Pictures must be dropped from the copy of the entries below; all else is returned exactly.

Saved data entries
BEGIN
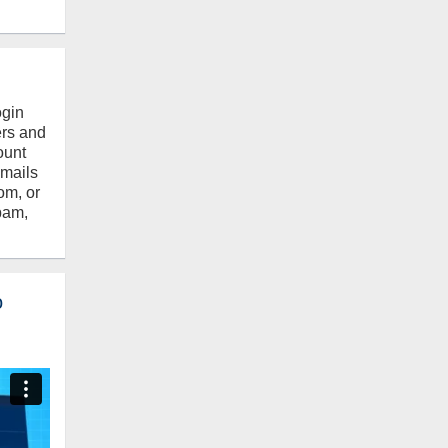
ogin
ers and
ount
emails
om, or
pam,
o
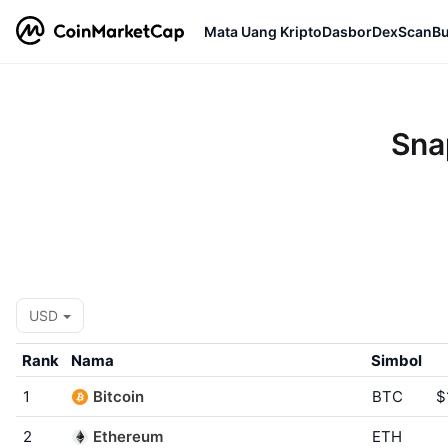
Mata Uang Kripto
Dasbor
DexScan
Bu
Sna
USD
Rank
Nama
Simbol
1
Bitcoin
BTC
$
2
Ethereum
ETH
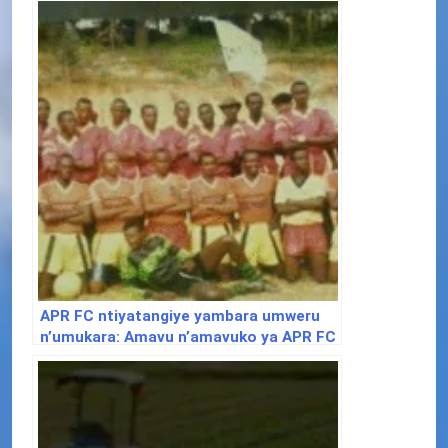
APR FC ntiyatangiye yambara umweru
n’umukara: Amavu n’amavuko ya APR FC
iri kwizihiza imyaka 32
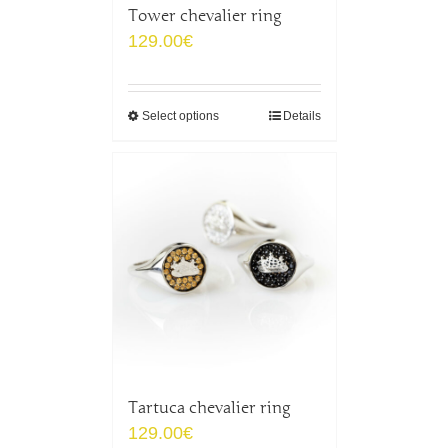
Tower chevalier ring
129.00
€
Select options
Details
Tartuca chevalier ring
129.00
€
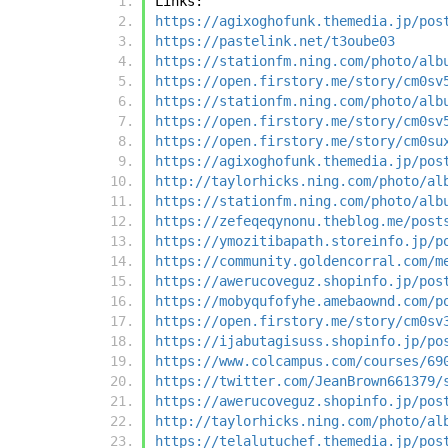
Links:
https://agixoghofunk.themedia.jp/pos
https://pastelink.net/t3oube03
https://stationfm.ning.com/photo/alb
https://open.firstory.me/story/cm0sv
https://stationfm.ning.com/photo/alb
https://open.firstory.me/story/cm0sv
https://open.firstory.me/story/cm0su
https://agixoghofunk.themedia.jp/pos
http://taylorhicks.ning.com/photo/al
https://stationfm.ning.com/photo/alb
https://zefeqeqynonu.theblog.me/post
https://ymozitibapath.storeinfo.jp/p
https://community.goldencorral.com/m
https://awerucoveguz.shopinfo.jp/pos
https://mobyqufofyhe.amebaownd.com/p
https://open.firstory.me/story/cm0sv
https://ijabutagisuss.shopinfo.jp/po
https://www.colcampus.com/courses/69
https://twitter.com/JeanBrown661379/
https://awerucoveguz.shopinfo.jp/pos
http://taylorhicks.ning.com/photo/al
https://telalutuchef.themedia.jp/pos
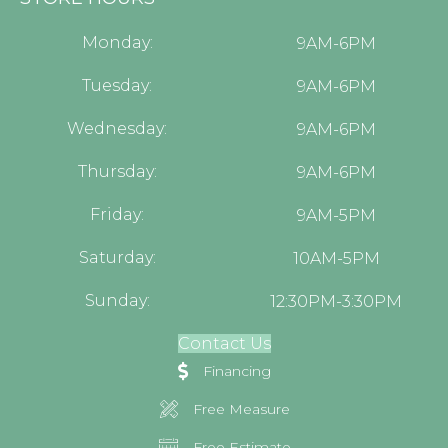
Monday:
9AM-6PM
Tuesday:
9AM-6PM
Wednesday:
9AM-6PM
Thursday:
9AM-6PM
Friday:
9AM-5PM
Saturday:
10AM-5PM
Sunday:
12:30PM-3:30PM
Contact Us
Financing
Free Measure
Free Estimate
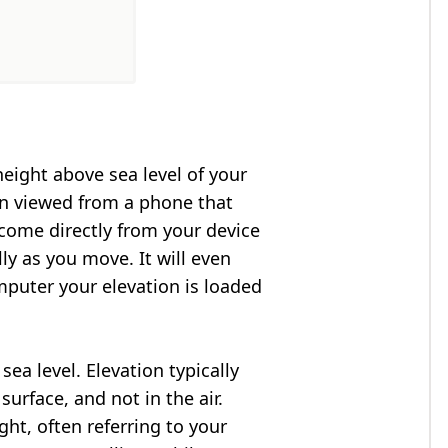
height above sea level of your
en viewed from a phone that
 come directly from your device
ly as you move. It will even
puter your elevation is loaded
ea level. Elevation typically
surface, and not in the air.
ght, often referring to your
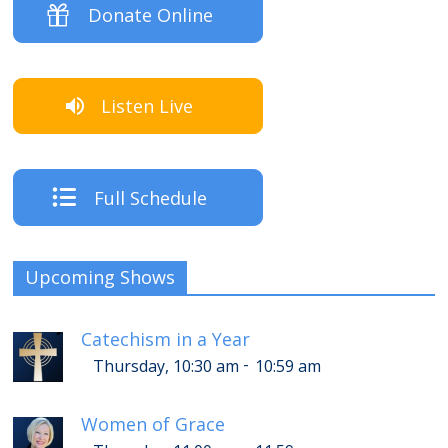
Donate Online
Listen Live
Full Schedule
Upcoming Shows
Catechism in a Year
-
Thursday, 10:30 am
10:59 am
Women of Grace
END
### RESPONSE FOR THIS EXERCISE
ogin
ers and
ount
emails
om, or
pam,
o
Mata Uang Kripto
Dasbor
DexScan
Bu
Sna
USD
Rank
Nama
Simbol
1
Bitcoin
BTC
$
2
Ethereum
ETH
APR FC ntiyatangiye yambara umweru
n’umukara: Amavu n’amavuko ya APR FC
iri kwizihiza imyaka 32
Tower chevalier ring
129.00
€
Select options
Details
Tartuca chevalier ring
129.00
€
Links:
https://agixoghofunk.themedia.jp/pos
https://pastelink.net/t3oube03
https://stationfm.ning.com/photo/alb
https://open.firstory.me/story/cm0sv
https://stationfm.ning.com/photo/alb
https://open.firstory.me/story/cm0sv
https://open.firstory.me/story/cm0su
https://agixoghofunk.themedia.jp/pos
http://taylorhicks.ning.com/photo/al
https://stationfm.ning.com/photo/alb
https://zefeqeqynonu.theblog.me/post
https://ymozitibapath.storeinfo.jp/p
https://community.goldencorral.com/m
https://awerucoveguz.shopinfo.jp/pos
https://mobyqufofyhe.amebaownd.com/p
https://open.firstory.me/story/cm0sv
https://ijabutagisuss.shopinfo.jp/po
https://www.colcampus.com/courses/69
https://twitter.com/JeanBrown661379/
https://awerucoveguz.shopinfo.jp/pos
http://taylorhicks.ning.com/photo/al
https://telalutuchef.themedia.jp/pos
Monday:
9AM-6PM
Tuesday:
9AM-6PM
Wednesday:
9AM-6PM
Thursday:
9AM-6PM
Friday:
9AM-5PM
Saturday:
10AM-5PM
Sunday:
12:30PM-3:30PM
Contact Us
Financing
Free Measure
Free Estimate
height above sea level of your
en viewed from a phone that
 come directly from your device
ly as you move. It will even
puter your elevation is loaded
ea level. Elevation typically
surface, and not in the air.
ght, often referring to your
Donate Online
Listen Live
Full Schedule
Upcoming Shows
Catechism in a Year
-
Thursday, 10:30 am
10:59 am
Women of Grace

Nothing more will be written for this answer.